- [PROBLEM] Exactly as it appears, restate the whole listing.

- [INFORMATION SHOWN]
▼
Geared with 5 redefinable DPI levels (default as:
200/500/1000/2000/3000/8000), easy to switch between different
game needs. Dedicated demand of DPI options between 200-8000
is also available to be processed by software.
▲
- [RESPONSE AREA]
Geared with 5 redefinable DPI levels (default as:
200/500/1000/2000/3000/8000), easy to switch between different
game needs. Dedicated demand of DPI options between 200-8000
is also available to be processed by software.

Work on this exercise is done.